Russell Bawden (born 24 July 1973 in Queensland) is an Australian former professional rugby league footballer who played in the 1990s and 2000s. A Queensland State of Origin representative forward, he played in the National Rugby League for the Brisbane Broncos and Melbourne Storm (with whom he won the 1999 NRL Premiership), as well as in the Super League for the London Broncos.

==Playing career==
Bawden grew up playing rugby league in Mount Isa, making his first grade debut for Brisbane Broncos in 1994. Failing to crack the Brisbane first grade team, Bawden moved to London Broncos in the 1995-96 off season.
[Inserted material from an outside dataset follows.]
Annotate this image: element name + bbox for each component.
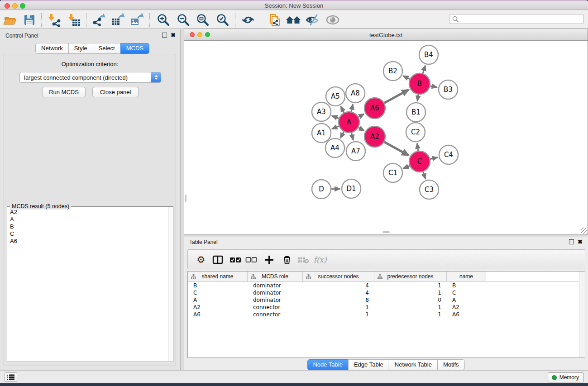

He was signed by the newly formed Melbourne side from the London club and helped Melbourne to a premiership in their second ever season, playing from the bench in their 1999 NRL Grand Final victory. The following pre-season he travelled with the Storm to England to play in the 2000 World Club Challenge which they also won. During the 2000 NRL season, while playing for Melbourne, he was selected to make his State of Origin debut for Queensland.

In 2020, Bawden spoke to NRL.com about his time at Melbourne winning the premiership saying "I wanted it so bad that I swore off the grog for three months – and anyone who knows me knows what a massive sacrifice that was. And my mates didn't help. At the pub, they would dip their fingers in beer and smear it on my lips. I tried not to lick it... not easy. The week itself just goes so quickly, but it was great". Bawden then spoke about his departure from Melbourne saying "Mark Murray took over as coach. He didn't like blokes having a good time – so he and I didn't get on. He dropped me to Brisbane club footy a few weeks after Origin. But he did recall me so I could play my 100th game for the Storm, for which I was very grateful. But after that, he pushed me out".